Lire la chronique d' Amid Faljaoui Amid Faljaoui, directeur des magazines francophones de Roularta.

Comme chacun le sait, les idées et les manières de penser qui ont cours aux Etats-Unis finissent tôt ou tard par arriver en Europe. Pensez au phénomène MeToo, par exemple.

C’est juste une question de temps, mais ces idées finissent toujours par arriver chez nous et de plus en plus vite d’ailleurs. Donc, cette chronique n’a qu’un seul but : montrer que nos entreprises européennes ne pourront bientôt plus éviter les débats sociétaux les plus vifs et les plus radicaux. Les dirigeants d’entreprises pensent que leur rôle, c’est de faire tourner la “baraque” ; autrement dit, de faire en sorte que leur boîte soit profitable, qu’elle s’occupe bien de ses employés, de ses clients et distribue des dividendes à ses actionnaires pour qu’ils soient satisfaits.

Bien entendu, cette vision de l’entreprise s’est élargie, depuis quelques années, à d’autres sujets, et tant mieux d’ailleurs. Les entreprises sont aujourd’hui soucieuses d’égalité entre les sexes, notamment au travers de la parité salariale. Les entreprises s’interdisent de pratiquer le racisme, au travers de leur politique de diversité, et les mêmes entreprises sont de plus en plus partie prenante de la lutte contre le réchauffement climatique. En résumé, les entreprises ne s’intéressent donc plus seulement au profit, mais jouent aussi leur rôle sociétal.

Jusque-là, je ne connais personne qui s’en plaint, sauf aux Etats-Unis. Le parti Républicain mène aujourd’hui un bras de fer avec les grandes entreprises américaines, qui sont accusées de mépriser les valeurs conservatrices. Le parti Républicain ne veut plus faire de cadeaux fiscaux aux grandes entreprises qu’il accuse de promouvoir des idées progressistes, au détriment de ses propres électeurs : que ce soit par exemple, ces entreprises, établies au Texas, qui proposent à leurs salariés de rembourser leurs frais de voyage pour cause d’avortement dans un Etat voisin.
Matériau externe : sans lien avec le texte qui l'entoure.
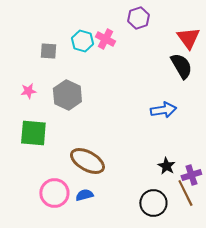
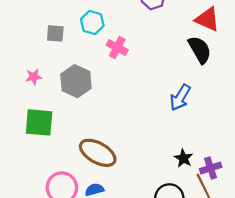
red triangle: (188, 38) -> (207, 19), turned -30
pink cross: (105, 39) -> (117, 48), moved
blue arrow: (163, 110) -> (180, 97), turned 130

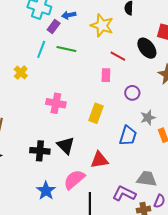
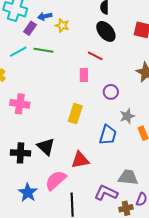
yellow star: (102, 25) -> (62, 25), moved, size x0.6
black ellipse: (147, 48) -> (106, 31), moved
cyan line: (41, 49) -> (18, 52), turned 42
pink cross: (56, 103) -> (20, 104), moved

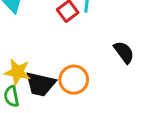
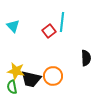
black semicircle: (124, 52) -> (86, 58), turned 35

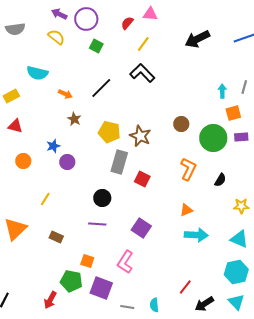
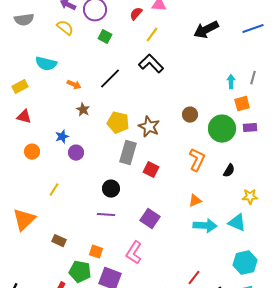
brown rectangle: (56, 237) -> (59, 241), moved
cyan triangle: (239, 239) -> (237, 223), moved

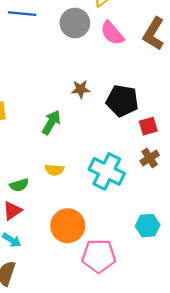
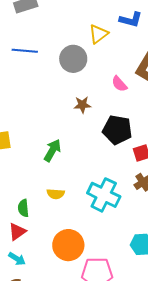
pink semicircle: (112, 33) -> (119, 84), moved, size x0.7
brown star: (81, 89) -> (82, 105), moved
green semicircle: (19, 185) -> (23, 208), turned 102

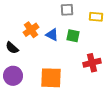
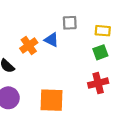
blue triangle: (52, 35) -> (51, 40), moved
green square: (73, 36) -> (100, 52), moved, turned -32

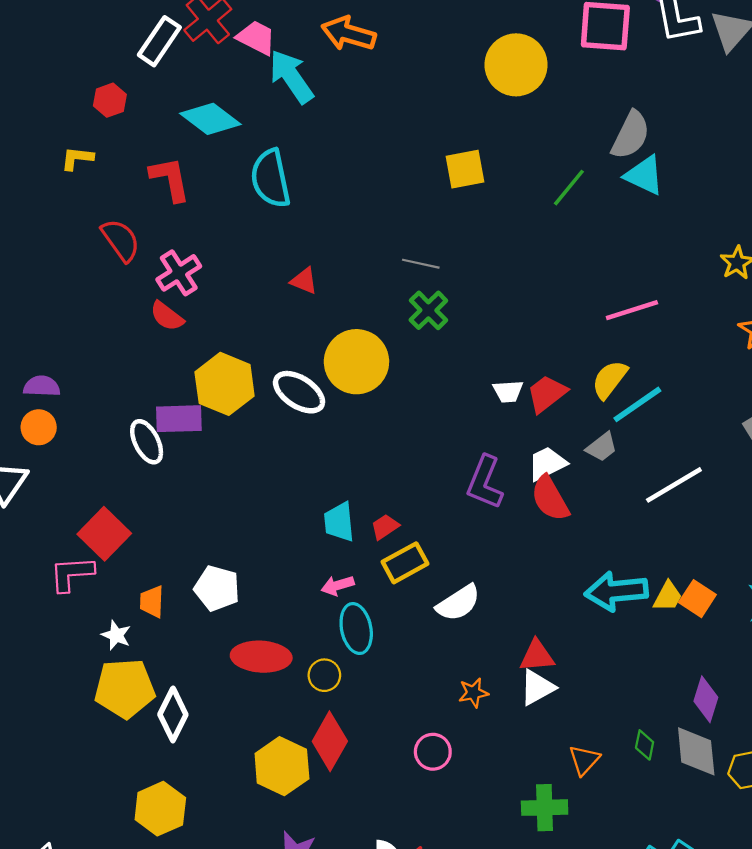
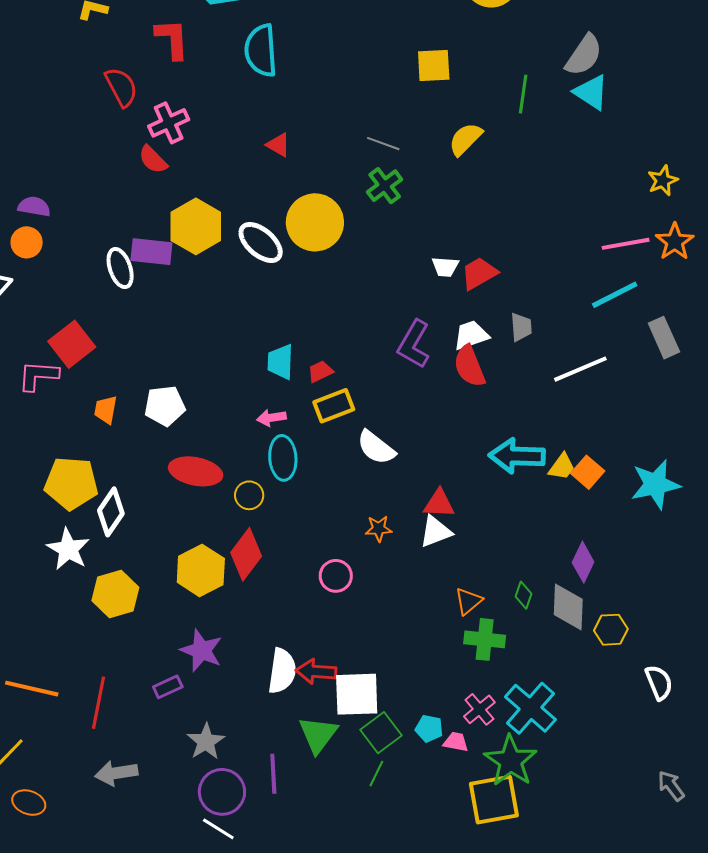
green line: (569, 188) -> (523, 94), turned -39
pink line: (632, 310) -> (626, 244), moved
yellow semicircle: (610, 379) -> (465, 139), moved
cyan line: (637, 404) -> (615, 295), moved
gray trapezoid: (602, 447) -> (521, 327), turned -64
white pentagon: (217, 588) -> (165, 406), turned -30
white semicircle: (458, 603) -> (376, 448), turned 63
white star: (116, 635) -> (68, 549), moved, size x1.6
green cross: (545, 808) -> (485, 639), moved
yellow hexagon: (160, 809) -> (115, 594), moved

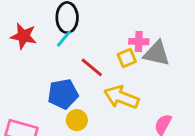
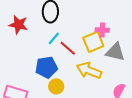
cyan line: (64, 39) -> (54, 38), moved
gray triangle: (157, 53) -> (115, 52), moved
yellow square: (127, 58) -> (93, 42), size x1.5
Ou que ce soit l’entreprise Disney World en Floride qui est menacée, par le gouverneur de cet Etat conservateur, de perdre ses avantages fiscaux car sous la pression d’une partie de ses salariés LGBT, le patron de Disney (qui lui au départ voulait rester bien en-dehors de toute cette histoire) s’est engagé publiquement à militer pour l’annulation d’une loi en Floride interdisant d’enseigner l’identité sexuelle à des enfants jusqu’à l’âge de 8 ans. Autrement dit, le gouverneur Républicain estime que des enfants de moins de 8 ans ne doivent pas recevoir un enseignement dans lequel on leur explique qu’ils ont le choix entre être “garçon” ou “fille”. Le gouverneur Républicain est furieux contre Disney qui milite contre sa loi et menace d’enlever, à la firme de Mickey, tous les avantages fiscaux et autres dont elle dispose en Floride.

En résumé oui, l’entreprise aux Etats-Unis et en Europe est devenue plus engagée, plus sociale et donc plus politique. Tant que c’était la parité en entreprise ou la défense du climat, il y avait moyen de trouver consensus, mais avec des sujets comme l’avortement ou l’identité sexuelle, l’entreprise se retrouve, et se retrouvera de plus en plus, forcée d’entrer dans des débats qu’elle aurait voulu éviter à tout prix.

Si vous vous posez la question de savoir pourquoi Elon Musk veut acheter Twitter, vous avez là un premier élément de réponse. A mon humble avis, l’entreprise ne sera plus l’espace neutre qu’elle a été depuis longtemps, elle sera de plus en plus politique même si c’est contre la volonté de ses dirigeants. C’est une question de temps en Europe mais c’est une quasi-certitude. Et vous, vous en pensez quoi?